Una de las personas que forman parte de la asociación de víctimas delcaso Kárate insiste en preservar la intimidad a la hora de hacer su declaración antes los jueces. Su entorno sabe lo que le ha sucedido, pero no la gravedad de los hechos, que se reserva, explica a este periódico. Entiende, además, que debe preservarse el anonimato de todos: “Ellos, como yo, no quieren que toda España sepa lo que nos hacían”. Está deseando que acabe el proceso, dice, y asegura que con el tiempo ha entendido la arrolladora personalidad que tenía su antiguo maestro, Torres Baena: “Era una secta en la que el miedo y la amenaza estaban siempre presentes. Y la sanción también, por supuesto”, rememora.

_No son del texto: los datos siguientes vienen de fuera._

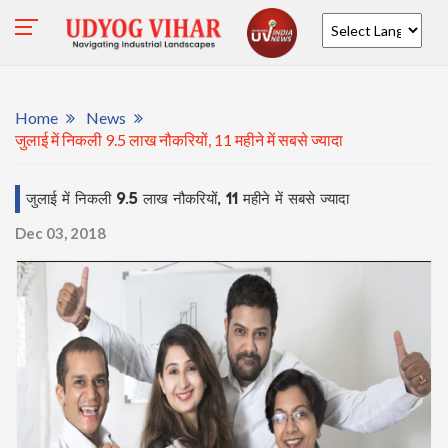
Powered by
Home
News
जुलाई में निकली 9.5 लाख नौकरियों, 11 महीने में सबसे ज्‍यादा
जुलाई में निकली 9.5 लाख नौकरियों, 11 महीने में सबसे ज्‍यादा
Dec 03, 2018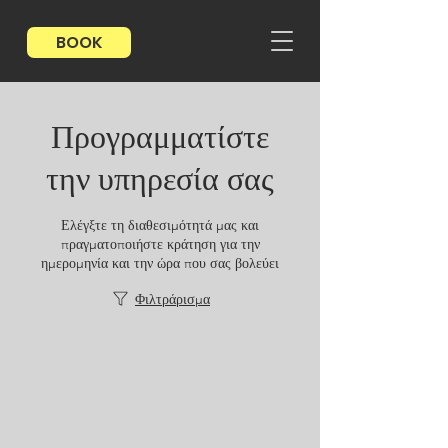
BOOK
Προγραμματίστε
την υπηρεσία σας
Ελέγξτε τη διαθεσιμότητά μας και
πραγματοποιήστε κράτηση για την
ημερομηνία και την ώρα που σας βολεύει
Φιλτράρισμα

La defensa de Torres Baena sostiene que existe un complot contra él y que todo se organizó para que fuese “el juzgado de Instrucción número 7 el que se hiciese cargo” de la denuncia que destapó el asunto. Dijo que “ha sido gestionado con intención de que sea así para conducir el caso”. Igualmente, denunció las filtraciones que se produjeron estando la causa bajo secreto de sumario.

Cronología del caso

  • La detención. La policía detiene el 5 de febrero a Fernando Torres Baena, su pareja y monitora María José González Peña, Ivonne González y Juan Luis Benítez, acusados de haber abusado presuntamente durante años de menores que captaban en el gimnasio Torres Baena de Las Palmas de Gran Canaria. Dos días después, ingresan en prisión.
  • Prisión. El juez de instrucción ordena que continúen en la cárcel e impone una fianza de tres millones de euros para el principal encausado.
  • Registro en el chalé de la Playa de Vargas. La policía registra el 12 de abril el chalé de Torres Baena en la Playa de Vargas, donde el excampeón de España pasaba fines de semana y vacaciones con los menores con la excusa de hacer entrenamientos intensivos. Según el juez instructor pudo haber abusado allí de 120 víctimas. 60 de los delitos vinculados con esas agresiones sexuales podrían haber prescrito.
  • El proceso. Durante la instrucción han declarado más de cien personas, que han acusado a Torres Baena de obligarles a todo tipo de actos sexuales incluida la zoofilia y le han atribuido embarazos. “Solo se interesaba por los que eran físicamente agraciados tanto de cara como de cuerpo, especialmente entre los nueve y los 13 años, que es cuando empiezan a competir”.
  • Explotación comercial. En julio de 2010, Fernando Torres Baena, estando en prisión, registra el título ‘caso karate’ para una posible explotación comercial como película o libro en el futuro.
  • Acusación principal. El fiscal y la acusación particular sostienen que el principal encausado ejercía “una superioridad espiritual” hasta el punto de que los alumnos lo trataban como si fuera un dios. Piden para él 303 años de prisión por 36 delitos de abusos sexuales prolongados en el tiempo, 13 de corrupción de menores y uno por tenencia ilícita de armas.
  • A Ivonne y María José González se les acusa de captar nuevos jóvenes para el gimnasio en diferentes centros públicos y privados. Se enfrentan a una petición de 154 y 146 años de cárcel por delitos de abusos sexuales continuados.
  • Arranca el juicio. En la primera sesión, los acusados se declaran inocentes de todos los cargos. La Audiencia de Las Palmas decide que los acusados del caso Kárate declaren en vista pública.
  • Reanudación del juicio. El proceso continuará el 15 de mayo.